Re: Improper io_opt setting for md raid5

Damien Le Moal <dlemoal@xxxxxxxxxx> · Mon, 28 Jul 2025 12:49:45 +0900

On 7/28/25 12:08 PM, Yu Kuai wrote:
> Hi,
> 
> 在 2025/07/28 10:41, Damien Le Moal 写道:
>> On 7/28/25 9:55 AM, Yu Kuai wrote:
>>> Hi,
>>>
>>> 在 2025/07/28 8:39, Damien Le Moal 写道:
>>>> md setting its io_opt to 64K*number of drives in the array is strange... It
>>>> does not have to be that large since io_opt is an upper bound and not a "issue
>>>> that IO size for optimal performance". io_opt is simply a limit saying: if you
>>>> exceed that IO size, performance may suffer.
>>>>
>>>
>>> At least from Documentation, for raid arrays, multiple of io_opt is the
>>> prefereed io size to the optimal io performance, and for raid5, this is
>>> chunksize * data disks.
>>>
>>>> So a default of stride size x number of drives for the io_opt may be OK, but
>>>> that should be bound to some reasonable value. Furthermore, this is likely
>>>> suboptimal. I woulld think that setting the md array io_opt initially to
>>>> min(all drives io_opt) x number of drives would be a better default.
>>>
>>> For raid5, this is not ok, the value have to be chunksize * data disks,
>>> regardless of io_opt from member disks, otherwise raid5 have to issue
>>> additional IO from other disks to build xor data.
>>>
>>> For example:
>>>
>>>   - write aligned chunksize to one disk, actually means read chunksize
>>> old xor data,then write chunksize data and chunksize new xor data.
>>>   - write aligned chunksize * data disks, new xor data can be build
>>> directly without reading old xor data.
>>
>> I understand all of that. But you missed my point: io_opt simply indicates an
>> upper bound for an IO size. If exceeded, performance may be degraded. This has
>> *nothing* to do with the io granularity, which for a RAID array should ideally
>> be equal to stride size x number of data disks.
>>
>> This is the confusion here. md setting io_opt to stride x number of disks in
>> the array is simply not what io_opt is supposed to indicate.
> 
> ok, can I ask where is this upper bound for IO size from?

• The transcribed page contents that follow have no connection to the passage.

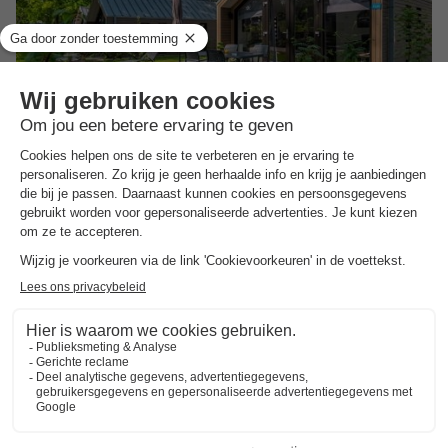
EuroParcs De Hooge Veluwe
Gelderland
,
Arnhem
Kaart
7.4
Goed
Directe locatie bij Het Nationale Park De…
Verwarmd binnen- en buitenzwembad met zonneterras
Dagje Arnhem
VAKANTIEHUIS 6 personen
€ 655,20
Aanbevolen prijs:
€ 491,40
Van 24 tot 27 aug, 3 nachten, Vanaf
-25%
€ 539,94
Totaal
incl. toeslagen
Bekijk alle accommodaties (1)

SCSI SBC specifications, Block Limits VPD page (B0h):

3 values are important in there:

* OPTIMAL TRANSFER LENGTH GRANULARITY:

An OPTIMAL TRANSFER LENGTH GRANULARITY field set to a non-zero value indicates
the optimal transfer length granularity size in logical blocks for a single
command shown in the command column of table 33. If a device server receives
one of these commands with a transfer size that is not equal to a multiple of
this value, then the device server may incur delays in processing the command.
An OPTIMAL TRANSFER LENGTH GRANULARITY field set to 0000h indicates that the
device server does not report optimal transfer length granularity.

For a SCSI disk, sd.c uses this value for sdkp->min_xfer_blocks. Note that the
naming here is dubious since this is not a minimum. The minimum is the logical
block size. This is a "hint" for better performance. For a RAID area, this
should be the stripe size of the RAID volume (stride x number of data disks).
This value is used for queue->limits.io_min.

* MAXIMUM TRANSFER LENGTH:

A MAXIMUM TRANSFER LENGTH field set to a non-zero value indicates the maximum
transfer length in logical blocks that the device server accepts for a single
command shown in table 33. If a device server receives one of these commands
with a transfer size greater than this value, then the device server shall
terminate the command with CHECK CONDITION status with the sense key set to
ILLEGAL REQUEST and the additional sense code set to the value shown in table
33. A MAXIMUM TRANSFER LENGTH field set to 0000_0000h indicates that the device
server does not report a limit on the transfer length.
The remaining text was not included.